### INSTRUCTIONS TO FOLLOW
Scan the material and copy every line in which "PADI" appears.
** Opening MATERIAL FOR THIS TASK block **
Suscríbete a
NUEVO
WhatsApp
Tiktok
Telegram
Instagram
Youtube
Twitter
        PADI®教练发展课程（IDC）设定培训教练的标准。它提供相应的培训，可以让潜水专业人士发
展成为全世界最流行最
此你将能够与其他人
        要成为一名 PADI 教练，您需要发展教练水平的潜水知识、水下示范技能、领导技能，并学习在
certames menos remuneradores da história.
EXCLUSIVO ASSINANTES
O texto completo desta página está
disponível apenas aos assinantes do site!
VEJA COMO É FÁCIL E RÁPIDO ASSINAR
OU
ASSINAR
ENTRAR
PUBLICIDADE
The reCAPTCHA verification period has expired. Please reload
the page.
** Closing MATERIAL FOR THIS TASK block **
** Opening MATERIAL FOR THIS TASK block **
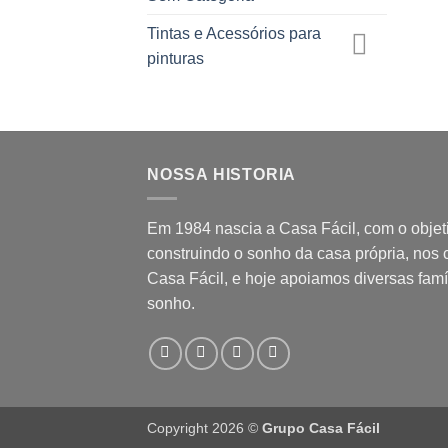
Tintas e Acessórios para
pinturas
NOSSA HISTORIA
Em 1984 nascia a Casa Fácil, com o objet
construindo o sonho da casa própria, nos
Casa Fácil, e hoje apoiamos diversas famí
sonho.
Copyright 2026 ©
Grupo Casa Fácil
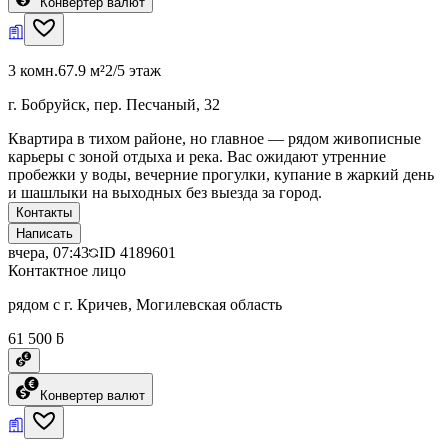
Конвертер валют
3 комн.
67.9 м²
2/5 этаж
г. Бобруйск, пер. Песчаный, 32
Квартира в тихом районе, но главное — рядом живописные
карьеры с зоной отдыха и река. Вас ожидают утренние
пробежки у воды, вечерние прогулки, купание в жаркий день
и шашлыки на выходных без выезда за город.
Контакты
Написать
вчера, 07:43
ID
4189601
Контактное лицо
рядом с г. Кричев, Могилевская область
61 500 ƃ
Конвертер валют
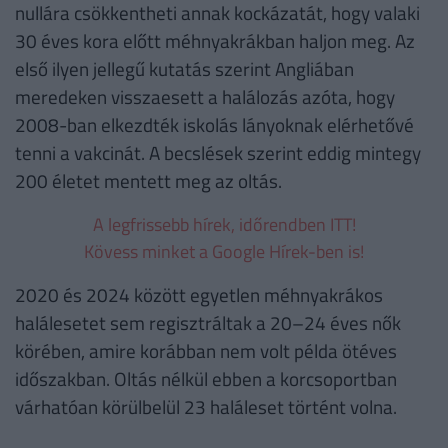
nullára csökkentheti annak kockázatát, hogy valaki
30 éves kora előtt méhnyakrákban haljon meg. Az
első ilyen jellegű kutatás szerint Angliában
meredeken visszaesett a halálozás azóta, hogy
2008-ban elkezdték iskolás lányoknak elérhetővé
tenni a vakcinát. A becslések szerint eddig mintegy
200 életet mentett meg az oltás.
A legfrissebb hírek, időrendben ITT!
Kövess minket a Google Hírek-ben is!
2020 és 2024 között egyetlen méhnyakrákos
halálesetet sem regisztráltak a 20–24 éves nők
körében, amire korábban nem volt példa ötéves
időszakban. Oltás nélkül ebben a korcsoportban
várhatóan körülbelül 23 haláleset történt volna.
** Closing MATERIAL FOR THIS TASK block **
### TASK OUTPUT
        PADI®教练发展课程（IDC）设定培训教练的标准。它提供相应的培训，可以让潜水专业人士发
        要成为一名 PADI 教练，您需要发展教练水平的潜水知识、水下示范技能、领导技能，并学习在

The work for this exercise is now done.